“Why didn’t you say anything?”
Her smile was secretive. “I had my reasons, and I’m old enough and wise enough not to share them.”
I sat up. “What sealed it for you? Why we’d done it?”
“Pastor Bill,” she said with a wry smile. “I ran into him last week, and he just couldn’t stop rambling about that marriage license and how he’s been losing sleep wanting to know that Greer sent it in.”
I huffed a humorless laugh. “I told her that wouldn’t work.”
“So you’re not actually married,” she said quietly.
I stared down at the simple gold ring on my hand, gently spinning it. “No.”
Why did it hurt to say it out loud, after all the weeks agonizing over it?
One simple word felt like it was cutting my throat open, exposing a raw nerve that hadn’t existed before. It was the hardest truth I’d admitted yet.
“It felt like the right thing to do, at the time,” I said. “We had, I don’t know, sixty days to file it with the state, thought we could at least avoid committing fraud.”
She inhaled slowly. “And you said your vows…”
“Forty-five days ago,” I finished. I’d counted the night before while I stared up at the ceiling.
Sheila raised her eyebrows slowly.
“I don’t know what the right thing is anymore,” I admitted. “If a lie is ever worth the cost of telling it.”
“I wish I could answer that for you,” she said. “But I’m afraid it’s not my place.”
I gave her a curious look. “But you still told me you know.”
“I did. Because I could see it eating you up, and I don’t want it to do that either.” She smiled gently. “You both have good hearts, you made a decision rooted in the love of someone else, and that matters to me. It should matter to you too, as you think about what you do moving forward.”

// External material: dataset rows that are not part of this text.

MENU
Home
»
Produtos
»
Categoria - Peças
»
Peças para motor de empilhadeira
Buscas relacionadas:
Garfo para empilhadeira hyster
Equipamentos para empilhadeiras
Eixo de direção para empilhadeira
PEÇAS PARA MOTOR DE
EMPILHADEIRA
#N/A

I weighed her words before answering.
There was a choice to be made, and she was leaving it up to me. To me and Greer.
“You’re not planning on telling anyone,” I said quietly.
After a long moment, she shook her head.
“Not even Tim?”
She let out a slow breath, and as she did, a tear slid down her cheek. She made no move to brush it away. “It’s not my story to tell, Beckett. It’s yours and Greer’s. My husband was as happy as I’ve seen him in months that day, and no matter where it came from, you and Greer gave him something he’s always wanted to experience.” Her voice trembled. “He’s the best man I’ve ever known. Stepped up in a million ways for kids that weren’t his and loved them through all the hard. So no, I’m not going to take that moment from him.”
There was nothing for me to say, all I could do was sit and listen. Absorb all the different shades of gray in this situation that I’d ignored.
All I could do was weigh the truth, how it stacked up for the people affected by this. What it would cost by telling it.
She stood, settling a hand on my shoulder.
“You’re a good man, Beckett. And a good man for my daughter, which I realize is a separate issue from what you’re facing. But I just need you to know that so you can stop beating yourself up.”
I stayed out there after she went back in the house.
I thought about everything she’d said. What it meant in the context of the last couple of months, and how they’d parented their kids, how they’d modeled a healthy kind of love that I’d never known myself.
Maybe that was why Greer always seemed to know how to handle Olive so well because she was raised with love and support, by parents who accepted that all their kids came with different struggles and different ways of handling things.